Background: Olive (Olea europaea Linn) leaves contain a phenolic compound oleuropein (Ole) has antioxidant, anti-inflammatory, and immunomodulatory activities. However, whether Ole might be an effective treatment for atopic dermatitis (AD) remains unknown.
Objective: This study investigated the functional role of oleuropein in a 2,4-dinitrochlorobenzene-induced AD-like mouse model, with a focus on allergic inflammation.
Methods: We evaluated cytokine gene expression, COX-2 inflammatory protein production, and Th2 related cytokine regulation of mast cells and eosinophils that infiltrated AD-like skin lesions.

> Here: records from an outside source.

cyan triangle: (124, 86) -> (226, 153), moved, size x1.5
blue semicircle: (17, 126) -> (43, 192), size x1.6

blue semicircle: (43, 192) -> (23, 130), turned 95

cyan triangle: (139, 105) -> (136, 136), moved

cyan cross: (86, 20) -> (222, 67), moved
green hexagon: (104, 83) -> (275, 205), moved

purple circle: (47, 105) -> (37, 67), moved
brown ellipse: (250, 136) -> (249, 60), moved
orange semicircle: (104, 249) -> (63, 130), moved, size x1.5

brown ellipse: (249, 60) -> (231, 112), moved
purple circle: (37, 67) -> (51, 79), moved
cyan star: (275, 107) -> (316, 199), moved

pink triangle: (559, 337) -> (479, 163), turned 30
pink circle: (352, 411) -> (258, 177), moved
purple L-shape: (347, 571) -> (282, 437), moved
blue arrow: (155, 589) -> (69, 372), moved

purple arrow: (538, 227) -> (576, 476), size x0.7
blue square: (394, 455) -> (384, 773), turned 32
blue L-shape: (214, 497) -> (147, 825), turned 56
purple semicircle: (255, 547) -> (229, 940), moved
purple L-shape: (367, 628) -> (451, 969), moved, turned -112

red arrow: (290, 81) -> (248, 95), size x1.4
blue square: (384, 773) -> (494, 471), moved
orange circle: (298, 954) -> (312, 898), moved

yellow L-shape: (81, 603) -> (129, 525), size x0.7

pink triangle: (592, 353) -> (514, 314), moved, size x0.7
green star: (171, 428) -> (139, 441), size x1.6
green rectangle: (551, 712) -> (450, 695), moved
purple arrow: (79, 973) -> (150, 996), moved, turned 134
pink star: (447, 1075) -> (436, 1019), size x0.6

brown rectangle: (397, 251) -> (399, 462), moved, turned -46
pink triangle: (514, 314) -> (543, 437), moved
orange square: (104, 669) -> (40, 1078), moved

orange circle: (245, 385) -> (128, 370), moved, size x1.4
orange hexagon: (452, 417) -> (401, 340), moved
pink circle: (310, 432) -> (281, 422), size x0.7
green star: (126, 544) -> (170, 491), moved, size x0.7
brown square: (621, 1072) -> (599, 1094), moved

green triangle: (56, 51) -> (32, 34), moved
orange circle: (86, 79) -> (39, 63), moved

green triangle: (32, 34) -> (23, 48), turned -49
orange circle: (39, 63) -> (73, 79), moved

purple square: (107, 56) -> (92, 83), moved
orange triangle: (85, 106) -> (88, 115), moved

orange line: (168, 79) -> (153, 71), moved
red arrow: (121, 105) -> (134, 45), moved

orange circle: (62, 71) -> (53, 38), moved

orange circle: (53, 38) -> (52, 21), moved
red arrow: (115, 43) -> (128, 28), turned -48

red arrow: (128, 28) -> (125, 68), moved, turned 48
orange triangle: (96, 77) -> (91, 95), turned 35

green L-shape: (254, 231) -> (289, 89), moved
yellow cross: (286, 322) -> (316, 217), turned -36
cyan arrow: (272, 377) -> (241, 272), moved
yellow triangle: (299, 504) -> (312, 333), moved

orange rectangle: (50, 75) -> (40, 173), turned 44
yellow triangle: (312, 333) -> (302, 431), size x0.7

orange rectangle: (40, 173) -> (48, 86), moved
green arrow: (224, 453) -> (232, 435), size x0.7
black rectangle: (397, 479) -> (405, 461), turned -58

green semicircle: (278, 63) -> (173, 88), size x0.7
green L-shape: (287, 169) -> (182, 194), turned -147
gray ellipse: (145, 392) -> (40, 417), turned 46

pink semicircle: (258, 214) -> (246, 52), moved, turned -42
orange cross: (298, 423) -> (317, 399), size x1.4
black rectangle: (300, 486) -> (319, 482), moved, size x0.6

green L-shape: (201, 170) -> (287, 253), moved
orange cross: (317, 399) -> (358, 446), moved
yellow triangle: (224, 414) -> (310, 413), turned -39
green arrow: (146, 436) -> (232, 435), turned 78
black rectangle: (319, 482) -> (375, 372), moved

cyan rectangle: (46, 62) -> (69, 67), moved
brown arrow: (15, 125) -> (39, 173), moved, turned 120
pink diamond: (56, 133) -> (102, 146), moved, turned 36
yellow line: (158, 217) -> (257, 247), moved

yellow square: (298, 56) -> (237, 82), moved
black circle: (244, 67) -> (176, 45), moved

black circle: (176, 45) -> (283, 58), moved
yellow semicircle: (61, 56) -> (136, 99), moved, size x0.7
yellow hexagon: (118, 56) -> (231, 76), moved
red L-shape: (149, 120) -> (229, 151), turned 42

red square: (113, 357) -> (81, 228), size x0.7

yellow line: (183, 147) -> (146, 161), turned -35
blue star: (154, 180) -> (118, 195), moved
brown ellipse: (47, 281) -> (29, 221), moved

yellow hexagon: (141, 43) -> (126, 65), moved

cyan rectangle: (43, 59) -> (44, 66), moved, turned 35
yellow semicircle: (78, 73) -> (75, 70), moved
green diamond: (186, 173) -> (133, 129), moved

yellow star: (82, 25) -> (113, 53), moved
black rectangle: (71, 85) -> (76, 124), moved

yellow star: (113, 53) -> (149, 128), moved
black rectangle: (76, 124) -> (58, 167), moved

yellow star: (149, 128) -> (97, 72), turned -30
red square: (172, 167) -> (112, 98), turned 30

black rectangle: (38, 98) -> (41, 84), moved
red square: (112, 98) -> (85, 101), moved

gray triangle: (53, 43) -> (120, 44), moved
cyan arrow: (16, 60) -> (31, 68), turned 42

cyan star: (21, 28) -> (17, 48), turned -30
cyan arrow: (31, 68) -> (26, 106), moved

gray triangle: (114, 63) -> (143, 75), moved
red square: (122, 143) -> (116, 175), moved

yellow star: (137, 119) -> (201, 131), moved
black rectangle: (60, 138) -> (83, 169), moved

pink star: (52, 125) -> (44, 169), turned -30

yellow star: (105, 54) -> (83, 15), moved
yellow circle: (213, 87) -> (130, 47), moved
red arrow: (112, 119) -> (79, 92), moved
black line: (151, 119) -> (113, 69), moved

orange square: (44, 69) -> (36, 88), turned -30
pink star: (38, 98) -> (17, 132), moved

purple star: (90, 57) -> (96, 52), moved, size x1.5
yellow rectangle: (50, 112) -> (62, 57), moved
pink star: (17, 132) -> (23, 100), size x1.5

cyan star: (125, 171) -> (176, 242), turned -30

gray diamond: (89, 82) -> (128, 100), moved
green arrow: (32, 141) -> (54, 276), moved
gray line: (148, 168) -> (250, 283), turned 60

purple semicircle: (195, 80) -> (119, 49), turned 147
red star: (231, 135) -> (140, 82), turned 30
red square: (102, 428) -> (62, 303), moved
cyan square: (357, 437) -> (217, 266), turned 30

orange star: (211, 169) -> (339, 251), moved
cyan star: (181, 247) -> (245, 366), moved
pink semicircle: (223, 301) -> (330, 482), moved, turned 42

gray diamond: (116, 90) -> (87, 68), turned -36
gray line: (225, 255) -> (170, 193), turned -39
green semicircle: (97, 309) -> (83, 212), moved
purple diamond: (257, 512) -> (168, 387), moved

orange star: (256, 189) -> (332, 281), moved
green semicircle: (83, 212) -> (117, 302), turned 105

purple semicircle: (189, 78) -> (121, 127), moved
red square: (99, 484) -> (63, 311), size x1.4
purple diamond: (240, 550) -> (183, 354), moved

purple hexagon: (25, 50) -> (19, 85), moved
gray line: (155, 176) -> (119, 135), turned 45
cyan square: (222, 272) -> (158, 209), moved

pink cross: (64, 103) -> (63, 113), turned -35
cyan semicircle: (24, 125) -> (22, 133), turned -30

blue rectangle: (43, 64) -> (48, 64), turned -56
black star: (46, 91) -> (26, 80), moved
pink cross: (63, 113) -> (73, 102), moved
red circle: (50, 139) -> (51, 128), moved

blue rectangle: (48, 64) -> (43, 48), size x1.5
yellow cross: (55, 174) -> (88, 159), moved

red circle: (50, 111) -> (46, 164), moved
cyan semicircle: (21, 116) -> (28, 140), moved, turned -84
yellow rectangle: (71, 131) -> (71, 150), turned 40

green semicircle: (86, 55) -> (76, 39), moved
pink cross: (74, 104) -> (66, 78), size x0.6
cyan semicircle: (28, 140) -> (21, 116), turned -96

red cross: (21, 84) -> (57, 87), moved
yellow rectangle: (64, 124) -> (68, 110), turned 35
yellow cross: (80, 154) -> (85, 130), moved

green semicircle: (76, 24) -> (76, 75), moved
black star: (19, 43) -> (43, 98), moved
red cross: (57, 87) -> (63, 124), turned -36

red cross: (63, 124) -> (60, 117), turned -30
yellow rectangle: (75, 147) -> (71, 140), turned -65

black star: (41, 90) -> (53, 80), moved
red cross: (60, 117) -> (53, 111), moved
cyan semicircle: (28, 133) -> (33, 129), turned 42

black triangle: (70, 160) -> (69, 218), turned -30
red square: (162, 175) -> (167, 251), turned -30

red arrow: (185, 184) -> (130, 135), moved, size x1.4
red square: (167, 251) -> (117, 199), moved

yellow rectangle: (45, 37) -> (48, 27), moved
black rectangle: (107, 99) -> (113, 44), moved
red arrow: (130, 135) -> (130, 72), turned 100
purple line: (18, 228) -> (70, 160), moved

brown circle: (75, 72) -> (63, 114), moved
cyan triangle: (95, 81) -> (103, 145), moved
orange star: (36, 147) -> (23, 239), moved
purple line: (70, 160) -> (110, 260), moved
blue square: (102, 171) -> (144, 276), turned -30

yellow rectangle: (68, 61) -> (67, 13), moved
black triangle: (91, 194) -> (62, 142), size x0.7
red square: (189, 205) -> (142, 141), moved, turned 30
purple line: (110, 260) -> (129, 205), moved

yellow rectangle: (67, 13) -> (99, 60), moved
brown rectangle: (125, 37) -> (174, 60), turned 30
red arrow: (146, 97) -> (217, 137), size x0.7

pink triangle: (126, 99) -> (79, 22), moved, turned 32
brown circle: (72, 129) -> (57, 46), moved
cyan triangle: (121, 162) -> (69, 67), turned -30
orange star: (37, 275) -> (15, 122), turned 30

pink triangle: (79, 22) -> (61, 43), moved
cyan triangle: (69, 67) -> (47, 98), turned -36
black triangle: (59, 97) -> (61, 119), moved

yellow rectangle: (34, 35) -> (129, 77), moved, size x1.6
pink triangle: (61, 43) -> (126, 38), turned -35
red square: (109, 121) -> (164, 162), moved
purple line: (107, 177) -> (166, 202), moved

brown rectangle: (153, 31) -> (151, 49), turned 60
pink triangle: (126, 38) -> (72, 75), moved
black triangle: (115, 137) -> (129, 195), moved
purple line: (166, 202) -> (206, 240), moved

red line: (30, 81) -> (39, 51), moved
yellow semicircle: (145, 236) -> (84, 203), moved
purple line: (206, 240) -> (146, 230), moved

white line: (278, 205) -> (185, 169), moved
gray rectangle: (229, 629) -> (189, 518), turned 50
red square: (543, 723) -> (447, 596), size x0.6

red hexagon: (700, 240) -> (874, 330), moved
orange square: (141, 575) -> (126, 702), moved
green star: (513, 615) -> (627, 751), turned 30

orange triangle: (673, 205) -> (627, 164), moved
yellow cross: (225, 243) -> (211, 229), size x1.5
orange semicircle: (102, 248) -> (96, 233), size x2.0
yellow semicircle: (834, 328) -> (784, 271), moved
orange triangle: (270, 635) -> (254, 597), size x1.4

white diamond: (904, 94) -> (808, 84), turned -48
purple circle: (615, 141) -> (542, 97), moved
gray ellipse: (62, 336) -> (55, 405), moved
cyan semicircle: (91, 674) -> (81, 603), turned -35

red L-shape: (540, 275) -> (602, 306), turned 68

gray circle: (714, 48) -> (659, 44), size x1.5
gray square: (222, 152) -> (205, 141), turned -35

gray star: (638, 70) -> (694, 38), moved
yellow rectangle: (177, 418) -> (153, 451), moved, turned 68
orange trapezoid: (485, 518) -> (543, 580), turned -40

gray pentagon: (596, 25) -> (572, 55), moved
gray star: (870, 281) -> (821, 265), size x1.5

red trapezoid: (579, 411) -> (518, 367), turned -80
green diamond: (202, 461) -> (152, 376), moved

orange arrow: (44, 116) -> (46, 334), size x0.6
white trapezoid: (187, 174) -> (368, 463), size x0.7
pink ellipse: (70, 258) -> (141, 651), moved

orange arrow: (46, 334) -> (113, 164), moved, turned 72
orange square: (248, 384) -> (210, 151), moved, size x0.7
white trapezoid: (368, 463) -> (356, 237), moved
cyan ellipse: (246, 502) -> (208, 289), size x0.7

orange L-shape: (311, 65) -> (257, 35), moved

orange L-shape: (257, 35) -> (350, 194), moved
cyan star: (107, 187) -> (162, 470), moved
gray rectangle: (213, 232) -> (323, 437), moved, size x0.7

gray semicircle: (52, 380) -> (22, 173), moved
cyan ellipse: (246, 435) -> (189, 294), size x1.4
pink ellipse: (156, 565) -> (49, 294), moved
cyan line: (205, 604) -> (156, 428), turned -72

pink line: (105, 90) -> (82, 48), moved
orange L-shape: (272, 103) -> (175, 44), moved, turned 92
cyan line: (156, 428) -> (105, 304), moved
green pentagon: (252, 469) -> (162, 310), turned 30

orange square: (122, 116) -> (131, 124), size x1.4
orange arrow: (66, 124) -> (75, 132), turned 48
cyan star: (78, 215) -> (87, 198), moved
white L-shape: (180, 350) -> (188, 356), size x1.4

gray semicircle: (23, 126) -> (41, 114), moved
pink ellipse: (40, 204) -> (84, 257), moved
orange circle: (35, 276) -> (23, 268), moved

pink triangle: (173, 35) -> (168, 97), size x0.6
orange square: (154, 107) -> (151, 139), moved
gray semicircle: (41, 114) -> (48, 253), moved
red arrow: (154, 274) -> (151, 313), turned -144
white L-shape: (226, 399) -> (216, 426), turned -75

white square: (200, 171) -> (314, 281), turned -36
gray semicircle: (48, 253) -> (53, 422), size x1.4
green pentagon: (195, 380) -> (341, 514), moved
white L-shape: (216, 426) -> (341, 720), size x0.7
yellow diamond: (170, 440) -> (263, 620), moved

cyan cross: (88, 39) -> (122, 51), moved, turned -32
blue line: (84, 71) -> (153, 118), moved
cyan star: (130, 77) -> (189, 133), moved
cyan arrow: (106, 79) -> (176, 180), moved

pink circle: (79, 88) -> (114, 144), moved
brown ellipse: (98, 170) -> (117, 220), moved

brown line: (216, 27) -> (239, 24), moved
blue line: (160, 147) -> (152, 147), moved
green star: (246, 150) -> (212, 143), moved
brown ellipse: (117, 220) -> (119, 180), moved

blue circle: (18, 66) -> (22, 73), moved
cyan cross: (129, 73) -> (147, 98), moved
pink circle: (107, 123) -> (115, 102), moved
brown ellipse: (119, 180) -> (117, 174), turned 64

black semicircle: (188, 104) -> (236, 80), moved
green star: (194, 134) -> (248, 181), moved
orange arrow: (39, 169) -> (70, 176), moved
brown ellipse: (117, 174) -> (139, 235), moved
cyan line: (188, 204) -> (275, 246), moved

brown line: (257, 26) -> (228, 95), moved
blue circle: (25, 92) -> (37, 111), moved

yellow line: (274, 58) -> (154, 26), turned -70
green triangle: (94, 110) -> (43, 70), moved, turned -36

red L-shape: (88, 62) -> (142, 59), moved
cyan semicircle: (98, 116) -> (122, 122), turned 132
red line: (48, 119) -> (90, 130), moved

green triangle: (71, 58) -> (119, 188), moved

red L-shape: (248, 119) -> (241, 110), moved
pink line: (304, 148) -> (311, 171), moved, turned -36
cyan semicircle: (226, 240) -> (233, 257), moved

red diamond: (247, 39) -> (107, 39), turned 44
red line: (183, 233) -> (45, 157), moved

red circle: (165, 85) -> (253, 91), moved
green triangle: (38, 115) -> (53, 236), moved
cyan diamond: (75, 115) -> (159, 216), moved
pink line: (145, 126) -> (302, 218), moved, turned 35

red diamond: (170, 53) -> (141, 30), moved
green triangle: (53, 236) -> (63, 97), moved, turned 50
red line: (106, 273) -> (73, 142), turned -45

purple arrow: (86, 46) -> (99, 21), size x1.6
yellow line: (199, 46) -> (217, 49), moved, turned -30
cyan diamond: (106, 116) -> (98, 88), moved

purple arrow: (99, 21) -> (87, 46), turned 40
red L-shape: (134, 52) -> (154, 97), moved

Results: A topical application of Ole significantly reduced Th2-related cytokine gene expression (IL-4 and IL-5) and inflammatory COX-2 protein production in AD-like skin lesions. Additionally, Ole suppressed serum IgE levels. Furthermore, Ole effectively reduced ear swelling and epidermal and dermal thickening.
Conclusions: These results suggested that, mechanistically, Ole treatment improved allergic inflammation by blocking the Th2-driven inflammatory axis. In conclusion, our findings indicated that Ole showed promise in treating AD by regulating serum IgE and Th2 cytokine levels. Although the effects of Ole on AD in humans require clinical trials, our results provided insights into how AD treatments might be improved.